* Task directions
Begin with the line where "第005集 唯识学探源（一）" appears. Set down that line and the rest of the records below it exactly as given.

* Raw data
==*==

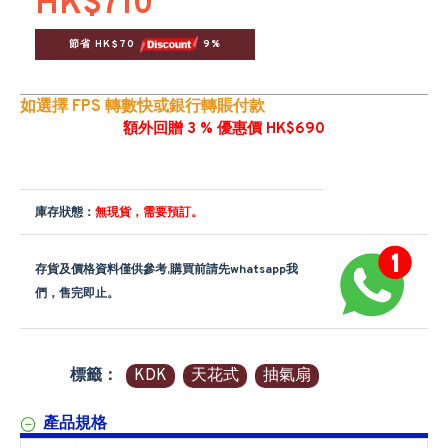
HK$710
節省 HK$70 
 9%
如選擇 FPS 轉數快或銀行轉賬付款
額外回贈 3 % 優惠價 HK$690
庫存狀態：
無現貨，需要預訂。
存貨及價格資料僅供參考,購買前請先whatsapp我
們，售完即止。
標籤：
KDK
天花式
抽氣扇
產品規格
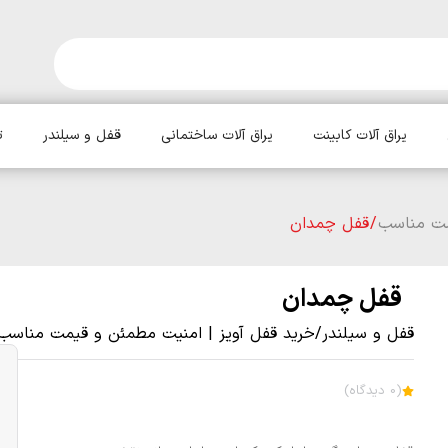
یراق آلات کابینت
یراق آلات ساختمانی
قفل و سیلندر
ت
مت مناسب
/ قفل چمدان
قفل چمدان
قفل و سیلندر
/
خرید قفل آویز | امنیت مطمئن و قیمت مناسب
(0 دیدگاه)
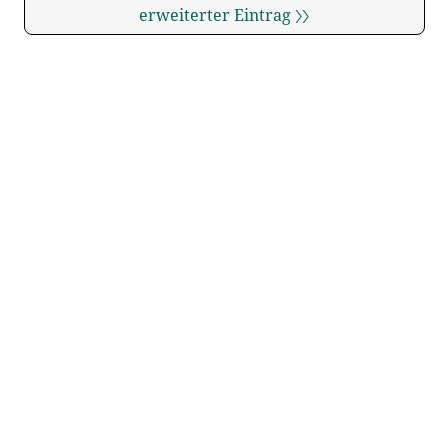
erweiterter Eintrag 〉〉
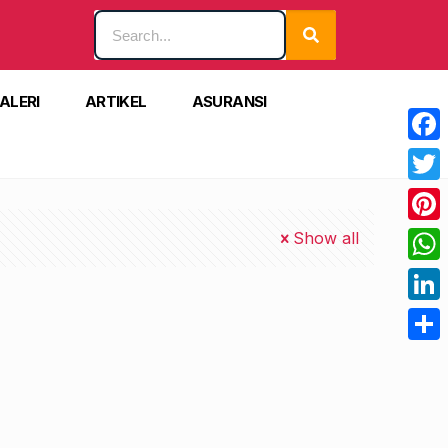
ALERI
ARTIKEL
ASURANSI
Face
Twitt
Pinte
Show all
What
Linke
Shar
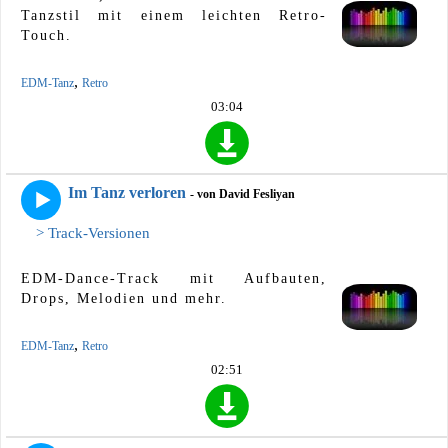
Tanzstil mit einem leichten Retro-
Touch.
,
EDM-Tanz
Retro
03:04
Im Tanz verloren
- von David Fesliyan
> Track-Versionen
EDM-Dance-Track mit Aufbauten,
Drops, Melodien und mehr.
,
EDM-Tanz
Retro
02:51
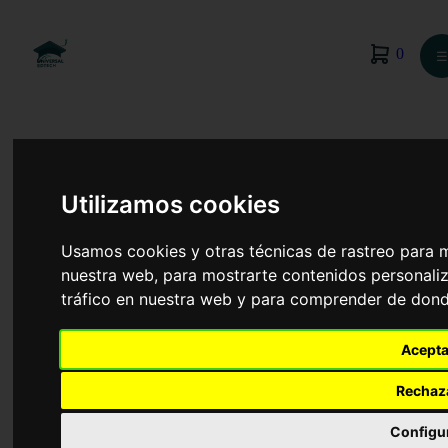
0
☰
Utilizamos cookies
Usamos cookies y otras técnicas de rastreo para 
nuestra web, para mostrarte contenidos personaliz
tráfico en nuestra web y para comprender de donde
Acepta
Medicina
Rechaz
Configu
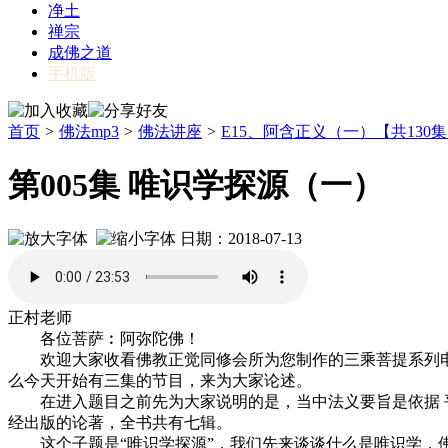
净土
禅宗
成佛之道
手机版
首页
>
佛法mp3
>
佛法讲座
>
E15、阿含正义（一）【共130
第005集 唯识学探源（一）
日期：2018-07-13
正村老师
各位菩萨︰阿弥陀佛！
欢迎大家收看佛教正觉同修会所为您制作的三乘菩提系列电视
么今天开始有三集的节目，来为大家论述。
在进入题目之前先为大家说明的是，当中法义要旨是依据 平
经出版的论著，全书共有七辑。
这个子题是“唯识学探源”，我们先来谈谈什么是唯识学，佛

==*==

* Solution to the problem
第005集 唯识学探源（一）
日期：2018-07-13
正村老师
各位菩萨︰阿弥陀佛！
欢迎大家收看佛教正觉同修会所为您制作的三乘菩提系列电视
么今天开始有三集的节目，来为大家论述。
在进入题目之前先为大家说明的是，当中法义要旨是依据 平
经出版的论著，全书共有七辑。
这个子题是“唯识学探源”，我们先来谈谈什么是唯识学，佛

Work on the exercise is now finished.